O LDR é também conhecido como:

fotoresistor, fotorresistor ou photoresistor.

Seu princípio básico pode ser resumido assim:

MAIS LUZ
   ↓
MENOR RESISTÊNCIA


MENOS LUZ
   ↓
MAIOR RESISTÊNCIA

Ou seja, diferentemente de um resistor convencional, cujo valor procuramos manter aproximadamente constante, o LDR foi desenvolvido justamente para que sua resistência responda à iluminação incidente.

O LDR não produz luz

Apesar de trabalhar com iluminação, o LDR não deve ser confundido com um LED.

Temos duas funções completamente diferentes:

LED
energia elétrica
      ↓
     LUZ


LDR
     LUZ
      ↓
mudança de resistência

O LED é utilizado principalmente como emissor de luz.

O LDR funciona como sensor resistivo de luminosidade.

O que acontece quando iluminamos o LDR?

Podemos fazer uma experiência muito simples utilizando um multímetro.

Colocamos o instrumento na escala de resistência e conectamos as pontas aos terminais do LDR.

Depois variamos a iluminação:

LDR COBERTO
    ↓
resistência aumenta


LDR ILUMINADO
    ↓
resistência diminui

Os valores exatos dependem bastante do componente e das condições de iluminação. Portanto, não existe um único valor de resistência que possa ser atribuído a todos os LDRs.

Uma pequena fotocélula CdS comercializada pela Adafruit, por exemplo, é especificada atualmente em aproximadamente 1 kΩ sob iluminação e 10 kΩ no escuro, mas outros LDRs podem apresentar faixas muito diferentes.

Por que a resistência muda?

Em muitos LDRs tradicionais, o material fotocondutor responde à energia luminosa.

Quando recebe luz, aumenta a disponibilidade de portadores capazes de participar da condução elétrica.

O resultado macroscópico que observamos é:

LUZ
 ↓
material fotossensível
 ↓
maior condutividade
 ↓
menor resistência

Quando reduzimos a iluminação, ocorre o comportamento contrário.

É esse fenômeno que permite utilizar o componente como sensor.

O LDR possui polaridade?

Em sua utilização resistiva convencional, não.

Diferentemente de:

LED
diodo
transistor
capacitor eletrolítico

um LDR simples possui dois terminais e normalmente pode ser conectado em qualquer sentido.

Isso facilita bastante as primeiras experiências.

Mas como transformar resistência em um sinal útil?

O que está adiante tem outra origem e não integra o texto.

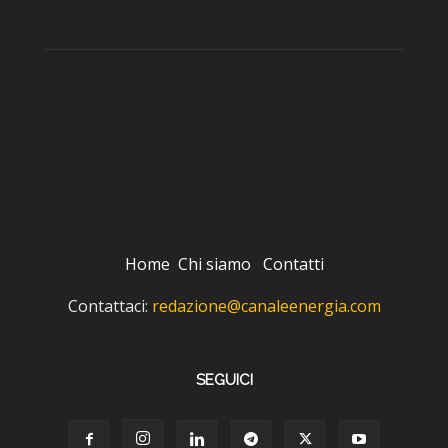
Home
Chi siamo
Contatti
Contattaci:
redazione@canaleenergia.com
SEGUICI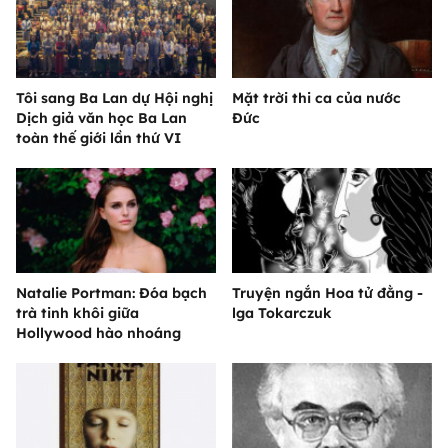
Tôi sang Ba Lan dự Hội nghị
Mặt trời thi ca của nước
Dịch giả văn học Ba Lan
Đức
toàn thế giới lần thứ VI
Natalie Portman: Đóa bạch
Truyện ngắn Hoa tử đằng -
trà tinh khôi giữa
lga Tokarczuk
Hollywood hào nhoáng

Imagine que queremos utilizar o LDR para detectar:

dia e noite.

Sabemos que sua resistência varia, mas precisamos transformar essa variação em alguma coisa que possa controlar outro circuito.

Uma das maneiras mais simples é utilizar um:

divisor de tensão.

Podemos combinar:

LDR
 +
RESISTOR FIXO

para obter uma tensão que varia conforme a iluminação. Essa é uma aplicação clássica do LDR, inclusive utilizada em exemplos educacionais de leitura de luminosidade com microcontroladores.

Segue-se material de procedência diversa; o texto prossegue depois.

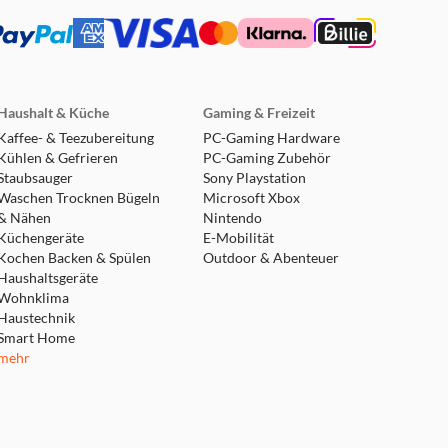
Haushalt & Küche
Gaming & Freizeit
Kaffee- & Teezubereitung
PC-Gaming Hardware
Kühlen & Gefrieren
PC-Gaming Zubehör
Staubsauger
Sony Playstation
Waschen Trocknen Bügeln
Microsoft Xbox
& Nähen
Nintendo
Küchengeräte
E-Mobilität
Kochen Backen & Spülen
Outdoor & Abenteuer
Haushaltsgeräte
Wohnklima
Haustechnik
Smart Home
mehr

O divisor de tensão com LDR

Podemos ter uma configuração como:

       +V
        │
       LDR
        │
        ├──── Vout
        │
        R
        │
       GND

A tensão em Vout depende da relação entre a resistência do LDR e a resistência fixa.

Se o LDR estiver na posição mostrada acima, quando sua resistência diminui com o aumento da luz, a tensão de saída tende a aumentar.

A SparkFun utiliza exatamente essa configuração em um exemplo de medição de luz ambiente: LDR na parte superior do divisor e resistor fixo para o terra.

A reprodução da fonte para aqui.